┌──

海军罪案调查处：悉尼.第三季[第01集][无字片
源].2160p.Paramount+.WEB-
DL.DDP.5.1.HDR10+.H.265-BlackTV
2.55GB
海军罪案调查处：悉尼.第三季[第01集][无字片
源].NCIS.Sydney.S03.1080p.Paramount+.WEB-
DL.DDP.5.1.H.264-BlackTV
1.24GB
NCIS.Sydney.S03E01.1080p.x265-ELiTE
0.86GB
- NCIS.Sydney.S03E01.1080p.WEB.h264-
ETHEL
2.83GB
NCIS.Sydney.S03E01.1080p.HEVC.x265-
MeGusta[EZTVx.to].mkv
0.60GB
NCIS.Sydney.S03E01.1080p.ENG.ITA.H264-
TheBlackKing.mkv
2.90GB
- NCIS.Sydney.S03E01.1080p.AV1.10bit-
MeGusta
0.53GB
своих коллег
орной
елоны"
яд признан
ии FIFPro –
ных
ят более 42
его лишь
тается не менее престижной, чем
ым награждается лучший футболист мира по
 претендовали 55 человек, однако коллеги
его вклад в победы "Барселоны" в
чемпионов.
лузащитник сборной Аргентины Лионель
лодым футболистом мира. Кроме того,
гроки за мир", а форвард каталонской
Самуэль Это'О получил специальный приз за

└──
┌──

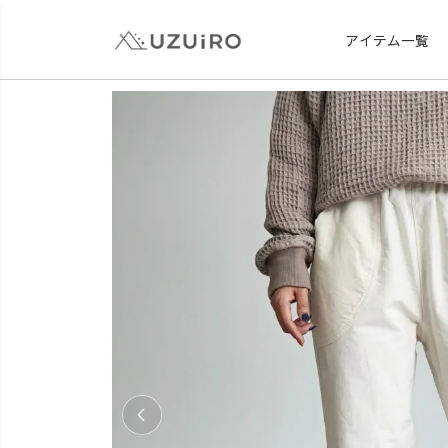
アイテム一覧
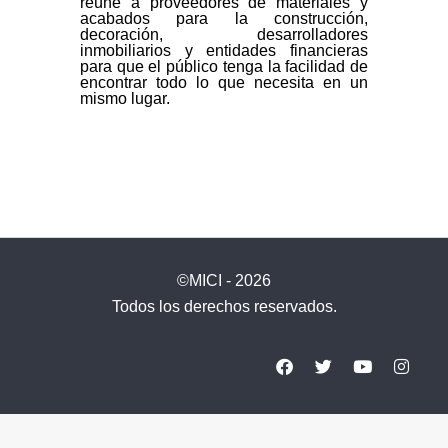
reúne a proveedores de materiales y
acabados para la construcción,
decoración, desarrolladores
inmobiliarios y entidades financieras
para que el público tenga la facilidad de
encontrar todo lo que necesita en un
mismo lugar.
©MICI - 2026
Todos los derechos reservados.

└──

◆ Work to be completed ◆
In the listing above, locate the line containing "MeGusta[EZTVx.to].mkv" and the line containing "а форвард каталонской". Extract those two lines and every line between them, exactly as written, and only those.

◆ Result of this task ◆
MeGusta[EZTVx.to].mkv
0.60GB
NCIS.Sydney.S03E01.1080p.ENG.ITA.H264-
TheBlackKing.mkv
2.90GB
- NCIS.Sydney.S03E01.1080p.AV1.10bit-
MeGusta
0.53GB
своих коллег
орной
елоны"
яд признан
ии FIFPro –
ных
ят более 42
его лишь
тается не менее престижной, чем
ым награждается лучший футболист мира по
 претендовали 55 человек, однако коллеги
его вклад в победы "Барселоны" в
чемпионов.
лузащитник сборной Аргентины Лионель
лодым футболистом мира. Кроме того,
гроки за мир", а форвард каталонской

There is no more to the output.